Juist omdat een curator als taak heeft de gezamenlijk schuldeisers te voldoen en juist omdat auteursrecht op software nu juist (naast de mensen) het "goud" is van een IT-onderneming, ligt het dan ook nog steeds voor de hand dat een curator bij een dergelijk faillissement inderdaad deze stap neemt (de auteursrechten verkoopt). En daarmee de oorspronkelijk licentienemers berooid achterlaat. Van faillissementsbestendige licenties is dus in ieder geval geen sprake.

Het is de vraag of dit anders wordt als de licentieovereenkomst een verbod op de verkoop van auteursrechten bevat. Wanneer de curator dan toch de IE-rechten verkoopt, schendt hij waarschijnlijk het verbod om "actief" een verplichting niet na te komen. Toch denk ik dat dit onderaan de streep niet veel uitmaakt: het schenden van die afspraak is m.i. een "normale" wanprestatie en de daaruit voortvloeiende schadevergoedingsvordering is vermoedelijk nog steeds een concurrente vordering. De vraag is of dergelijke handelen voldoende ernstig is om van aansprakelijkheid van de curator te kunnen spreken. Een dergelijke afspraak doet aan de geldigheid van de goederenrechtelijke overdracht gelet op artikel 3:83 BW m.i. ook niets af.

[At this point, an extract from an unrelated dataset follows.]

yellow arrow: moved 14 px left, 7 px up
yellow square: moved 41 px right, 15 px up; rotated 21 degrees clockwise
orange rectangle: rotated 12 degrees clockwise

Voor licenties waarvoor eenmalig een vergoeding betaald is biedt artikel 45j Auteurswet mogelijk nog uitkomst. Dat artikel is echter nog maar weinig toegepast in de rechtspraak (en daarmee onzeker) en biedt op zijn best het recht om de laatst geleverde versie van de software te blijven gebruiken. Dat volstaat in de praktijk veelal niet.

De ideale oplossing lijkt dus nog niet voorhanden. Vooralsnog lijkt wettelijk ingrijpen het meeste zekerheid te bieden, bijvoorbeeld door licenties een bepaalde goederenrechtelijke status te geven of andere specifieke regelingen te treffen. De vraag is echter of het zo ver zal komen. We houden u op de hoogte.